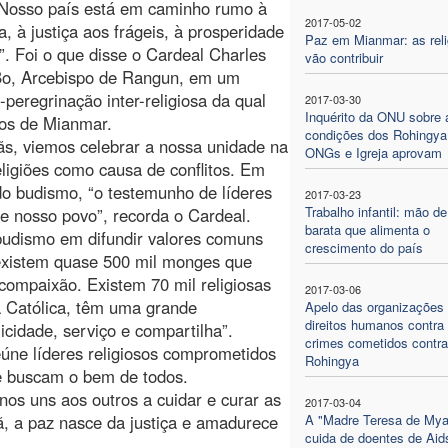
 Nosso país está em caminho rumo à
2017-05-02
a, à justiça aos frágeis, à prosperidade
Paz em Mianmar: as reli
”. Foi o que disse o Cardeal Charles
vão contribuir
o, Arcebispo de Rangun, em um
-peregrinação inter-religiosa da qual
2017-03-30
Inquérito da ONU sobre 
sos de Mianmar.
condições dos Rohingya
ãs, viemos celebrar a nossa unidade na
ONGs e Igreja aprovam
ligiões como causa de conflitos. Em
 do budismo, “o testemunho de líderes
2017-03-23
Trabalho infantil: mão de
e nosso povo”, recorda o Cardeal.
barata que alimenta o
 budismo em difundir valores comuns
crescimento do país
 existem quase 500 mil monges que
ompaixão. Existem 70 mil religiosas
2017-03-06
ja Católica, têm uma grande
Apelo das organizações
direitos humanos contra
cidade, serviço e compartilha”.
crimes cometidos contra
eúne líderes religiosos comprometidos
Rohingya
ue buscam o bem de todos.
nos uns aos outros a cuidar e curar as
2017-03-04
tã, a paz nasce da justiça e amadurece
A "Madre Teresa de My
cuida de doentes de Aid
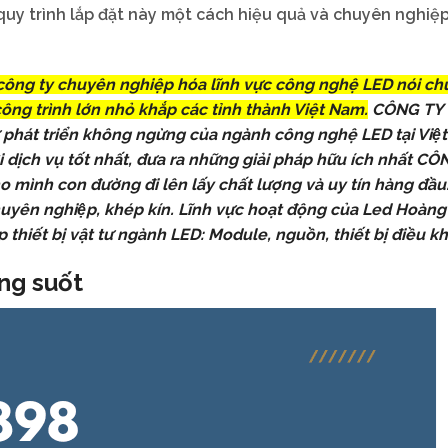
quy trình lắp đặt này một cách hiệu quả và chuyên nghiệp
g ty chuyên nghiệp hóa lĩnh vực công nghệ LED nói chu
công trình lớn nhỏ khắp các tỉnh thành Việt Nam.
CÔNG TY
 phát triển không ngừng của ngành công nghệ LED tại Việ
́i dịch vụ tốt nhất, đưa ra những giải pháp hữu ích nhất C
nh con đường đi lên lấy chất lượng và uy tín hàng đầu. 
 chuyên nghiệp, khép kín. Lĩnh vực hoạt động của Led Hoàn
hiết bị vật tư ngành LED: Module, nguồn, thiết bị điều k
ng suốt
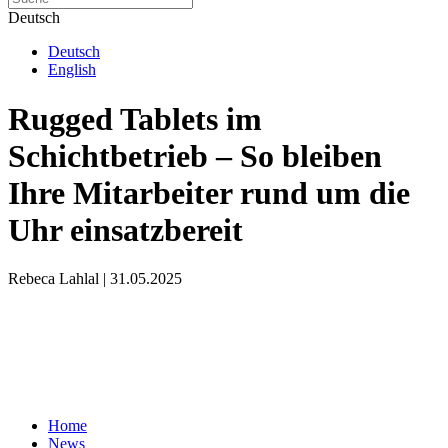
Deutsch
Deutsch
English
Rugged Tablets im
Schichtbetrieb – So bleiben
Ihre Mitarbeiter rund um die
Uhr einsatzbereit
Rebeca Lahlal | 31.05.2025
Home
News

• Your instructions: Please copy exactly the lines from the one that contains "Schichtbetrieb – So bleiben" up to and including the final line of the listing above.

• Task answer:
Schichtbetrieb – So bleiben
Ihre Mitarbeiter rund um die
Uhr einsatzbereit
Rebeca Lahlal | 31.05.2025
Home
News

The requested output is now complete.